Seems simple, right? So now comes to the crunch. When building the forum index, I need some values. For instance:

And to make this, I used this hideous SQL query:

WITH
    TopicCounts as (
        SELECT COUNT(TPC.id) AS TopicCountTopics, SUM(TPC.PostCount) AS PostCount, TPC.ForumId
        FROM (
            SELECT Topics.id, Topics.ForumId, COUNT(Posts.id) AS PostCount
            FROM Topics
            LEFT JOIN Posts ON Posts.TopicId = Topics.id
            GROUP BY Topics.id
            ORDER BY Topics.ForumId
        ) AS TPC
        GROUP BY TPC.ForumId
    ),
    LatestTopics AS ( 
        SELECT Topics.name AS LatestPostName, 
            Topics.id AS LatestTopicId, 
            Users.name AS LatestUserName, 
            Posts.datePosted AS LatestPostDate, 
            Topics.ForumId
        FROM Topics
        INNER JOIN Posts ON Posts.TopicId = Topics.id
        AND Posts.id IN (
            SELECT MAX(PP.id)
            FROM Posts AS PP
            GROUP BY PP.TopicId
        )
        INNER JOIN Users ON Users.id = Posts.UserId
        ORDER BY Posts.datePosted DESC
    )
SELECT Forums.id, 
    Forums.name, 
    Forums.description, 
    Forums.parentId, 
    TopicCounts.TopicCountTopics AS TopicCount, 
    TopicCounts.PostCount AS PostCount, 
    LatestTopics.LatestPostName, 
    LatestTopics.LatestPostDate, 
    LatestTopics.LatestUserName,
    MAX(LatestTopics.LatestTopicId)
FROM Forums
LEFT JOIN TopicCounts ON TopicCounts.ForumId = Forums.id
LEFT JOIN LatestTopics ON LatestTopics.ForumId = Forums.id
GROUP BY Forums.id
ORDER BY Forums.parentId, Forums.id

Which worked fantastically in SQLite, especially with the orderings and returning the top result. MySQL, however, is not behaving, complaining that expression of select list is not in group by clause and contains nonaggregated column. And “fixing” that by telling it that’s okay isn’t helping, because the aggregated results are being returned in arbitrary order.

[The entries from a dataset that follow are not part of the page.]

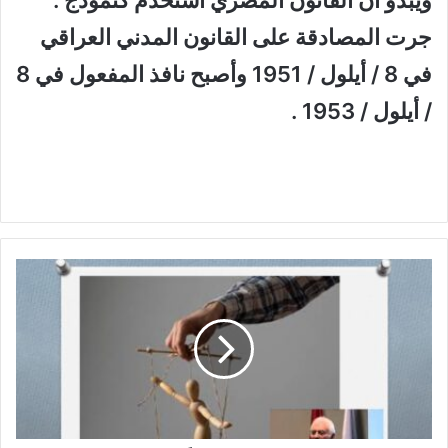
ويبدو أن القانون المصري أستخدم كنموذج .
جرت المصادقة على القانون المدني العراقي
في 8 / أيلول / 1951 وأصبح نافذ المفعول في 8
/ أيلول / 1953 .
ع
ا
ل
م
ت
ا
ف
ه
ج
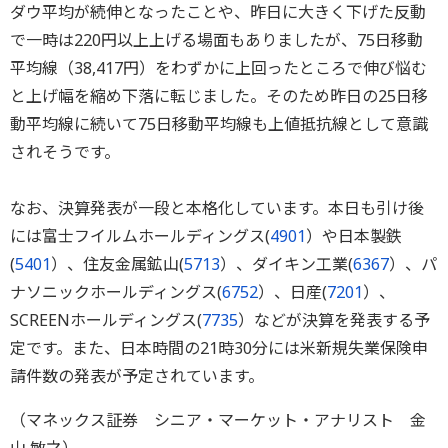
ダウ平均が続伸となったことや、昨日に大きく下げた反動
で一時は220円以上上げる場面もありましたが、75日移動
平均線（38,417円）をわずかに上回ったところで伸び悩む
と上げ幅を縮め下落に転じました。そのため昨日の25日移
動平均線に続いて75日移動平均線も上値抵抗線として意識
されそうです。
なお、決算発表が一段と本格化しています。本日も引け後
には富士フイルムホールディングス(
4901
）や日本製鉄
(
5401
）、住友金属鉱山(
5713
）、ダイキン工業(
6367
）、パ
ナソニックホールディングス(
6752
）、日産(
7201
）、
SCREENホールディングス(
7735
）などが決算を発表する予
定です。また、日本時間の21時30分には米新規失業保険申
請件数の発表が予定されています。
（マネックス証券 シニア・マーケット・アナリスト 金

For consistency’s sake, I can say that IDs are sequential, so MAX(Posts.id) will always return the latest post. I also understand this is a non-trivial thing for SQL, but I’m hoping that with modern systems like MySQL 8 here, it can be made to work.

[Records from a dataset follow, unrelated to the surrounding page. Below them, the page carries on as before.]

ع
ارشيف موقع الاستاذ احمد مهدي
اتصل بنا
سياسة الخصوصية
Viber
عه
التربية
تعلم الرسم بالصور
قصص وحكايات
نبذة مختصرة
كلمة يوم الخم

Execution time is not particularly important, as this is being run to create a static site, so it’s a one-time query, but doing all the aggregation by hand, especially with a table involving 300 thousand rows, is going to be a little daunting.

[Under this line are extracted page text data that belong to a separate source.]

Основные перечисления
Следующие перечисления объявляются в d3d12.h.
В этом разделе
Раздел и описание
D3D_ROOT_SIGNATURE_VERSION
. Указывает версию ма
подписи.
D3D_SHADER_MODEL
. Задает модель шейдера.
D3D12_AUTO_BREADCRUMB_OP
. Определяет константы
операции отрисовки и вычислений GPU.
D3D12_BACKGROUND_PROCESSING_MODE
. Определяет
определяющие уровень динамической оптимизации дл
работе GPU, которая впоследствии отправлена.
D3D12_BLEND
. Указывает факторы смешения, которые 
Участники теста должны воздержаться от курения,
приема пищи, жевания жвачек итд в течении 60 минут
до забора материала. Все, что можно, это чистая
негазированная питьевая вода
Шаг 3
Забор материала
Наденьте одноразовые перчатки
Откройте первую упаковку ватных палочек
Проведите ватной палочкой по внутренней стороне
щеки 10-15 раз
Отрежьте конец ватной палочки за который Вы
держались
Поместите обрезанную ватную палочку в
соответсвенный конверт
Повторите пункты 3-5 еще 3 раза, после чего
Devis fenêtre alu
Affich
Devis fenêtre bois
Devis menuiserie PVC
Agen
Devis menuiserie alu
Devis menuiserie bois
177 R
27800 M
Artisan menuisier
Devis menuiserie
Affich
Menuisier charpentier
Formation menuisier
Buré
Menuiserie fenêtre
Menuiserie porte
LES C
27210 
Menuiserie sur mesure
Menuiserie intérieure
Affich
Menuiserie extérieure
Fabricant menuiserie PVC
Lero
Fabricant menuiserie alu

Any coders care to help? Feel free to @ me on Mastodon or find me in the LRR discord.

An update!

With some assistance from SnyperWolf, I have the following:

WITH
    TopicCounts as (
        SELECT COUNT(TPC.id) AS TopicCountTopics, SUM(TPC.PostCount) AS PostCount, TPC.ForumId
        FROM (
            SELECT Topics.id, Topics.ForumId, COUNT(Posts.id) AS PostCount
            FROM Topics
            LEFT JOIN Posts ON Posts.TopicId = Topics.id
            GROUP BY Topics.id
            ORDER BY Topics.ForumId
        ) AS TPC
        GROUP BY TPC.ForumId
    ),
    LatestTopics AS ( 
        SELECT TM.name AS LatestPostName, 
            TM.id AS LatestTopicId, 
            Users.name AS LatestUserName, 
            TM.datePosted AS LatestPostDate, 
            TM.ForumId
        FROM 
            (
                SELECT TT.name, TT.id, TT.ForumId, PM.datePosted, PM.UserId, ROW_NUMBER() OVER (PARTITION BY TT.ForumId ORDER BY PM.datePosted DESC) AS rn
                FROM Topics AS TT
                INNER JOIN Posts PM ON PM.TopicId = TT.id
                AND PM.id IN (
                    SELECT MAX(PP.id)
                    FROM Posts AS PP
                    GROUP BY PP.TopicId
                )
            ) AS TM
        INNER JOIN Users ON Users.id = TM.UserId
        WHERE rn=1
        ORDER BY TM.datePosted DESC
    )
SELECT Forums.id, 
    Forums.name, 
    Forums.description, 
    Forums.parentId, 
    TopicCounts.TopicCountTopics AS TopicCount, 
    TopicCounts.PostCount AS PostCount, 
    LatestTopics.LatestPostName, 
    LatestTopics.LatestPostDate, 
    LatestTopics.LatestUserName,
    LatestTopics.LatestTopicId
FROM Forums
LEFT JOIN TopicCounts ON TopicCounts.ForumId = Forums.id
LEFT JOIN LatestTopics ON LatestTopics.ForumId = Forums.id
ORDER BY Forums.parentId, Forums.id

Which seems to work perfectly with MySQL. And I’m not going to think about getting that same query to work with SQLite.